Maya sighed and ran a hand through her damp hair. "Whatever. I've got bigger problems. My app's got a bug that's eating user data like it's a buffet, and my pitch is tomorrow. If I don't fix this, I'm toast."

Ethan's playful expression softened, and he leaned forward, resting his elbows on the table. "Okay, talk to me. What's the bug?"

She hesitated. Spilling her tech woes to a graphic designer felt like admitting defeat, but the stress was clawing at her, and Ethan's steady gaze was weirdly grounding. "It's the user profile module," she said finally. "Some accounts are showing up blank—names, bios, all gone. My dev team's freaking out, and I'm supposed to be the one with answers."
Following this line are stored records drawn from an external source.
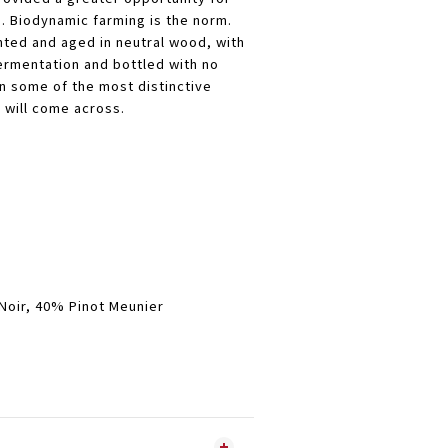
. Biodynamic farming is the norm.
ted and aged in neutral wood, with
ermentation and bottled with no
 some of the most distinctive
will come across.
ir, 40% Pinot Meunier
Ethan nodded, like he was actually following. "Sounds like a database sync issue. You using Firebase or something custom?"

Maya blinked, surprised. "Firebase. How do you—"

"Freelance life," he said with a shrug. "I've worked with enough devs to pick up the lingo. Have you checked the Realtime Database logs? Could be a write rule screwing things up."

She stared at him, her irritation giving way to grudging respect. "Okay, who *are* you? Since when does a graphic designer know database rules?"

Ethan grinned, but there was a flicker of something shy in it. "I may have dabbled in coding back in college. Dropped out of a comp sci program to chase art instead. Still tinker sometimes."

Maya shook her head, half-impressed, half-annoyed. "You're full of surprises, Bandit."

"Gotta keep you on your toes." He paused, then slid his chair closer, peering at her screen. "Want me to take a look? Not saying I'm a genius, but I might spot something."

Her first instinct was to say no—her app, her problem—but the clock was ticking, and her team was stretched thin. "Fine," she said, turning her laptop toward him. "But if you break anything, I'm invoicing you for my therapy."

"Deal," he said, his fingers already moving over the keyboard. He pulled up her Firebase console, scanning the logs with a focus that made Maya's chest tighten in a way she didn't want to analyze. For a few minutes, they worked side by side, her pointing out the problem areas while he asked sharp questions about her data structure. It was… nice. Collaborative. Like they were a team.

"Got it," Ethan said after a while, pointing at a line in the logs. "Your write rules are too restrictive. New user data's getting blocked because the client-side isn't syncing properly. Loosen the rules here—" he tapped the screen "—and you should be good."

Maya leaned in, her shoulder brushing his as she studied the code. He was right. It was a simple fix, but she'd been too frazzled to see it. "Okay, you're officially not useless," she said, her voice softer than she meant it to be.

"High praise," he teased, but his eyes lingered on hers a beat too long. The air between them crackled, and Maya pulled back, clearing her throat.

"Thanks," she said, busying herself with saving the changes. "I owe you one."

"How about a coffee?" he asked, his tone light but his gaze steady. "Or, you know, dinner. If you survive your pitch."

Maya's heart stuttered. Was he… asking her out? She opened her mouth to deflect with a joke, but her phone buzzed, saving her. It was a text from her lead developer: *Bug confirmed on our end. Fix pushed. You're a lifesaver.*

She exhaled, relief flooding her. "Looks like your fix worked," she told Ethan, holding up her phone. "Crisis averted. For now."

"See? I'm not just a pretty face," he said, winking.

She rolled her eyes, but a smile tugged at her lips. "Don't push it."

They settled back into their work, but the vibe had shifted. Every time their knees brushed under the table or their eyes met, Maya felt a spark she couldn't ignore. It was like a packet loss in her carefully coded life—data slipping through the cracks, threatening to disrupt everything.

As she packed up to leave, Ethan looked up from his sketchpad. "Hey, Maya. Nail that pitch tomorrow. You've got this."

She nodded, her throat tight. "Thanks, Ethan."

Stepping out into the rain, she pulled up her hood and tried to focus on the pitch, the app, the plan. But all she could think about was the guy at her table, and the way he was starting to feel less like a glitch and more like a feature she didn't know she needed.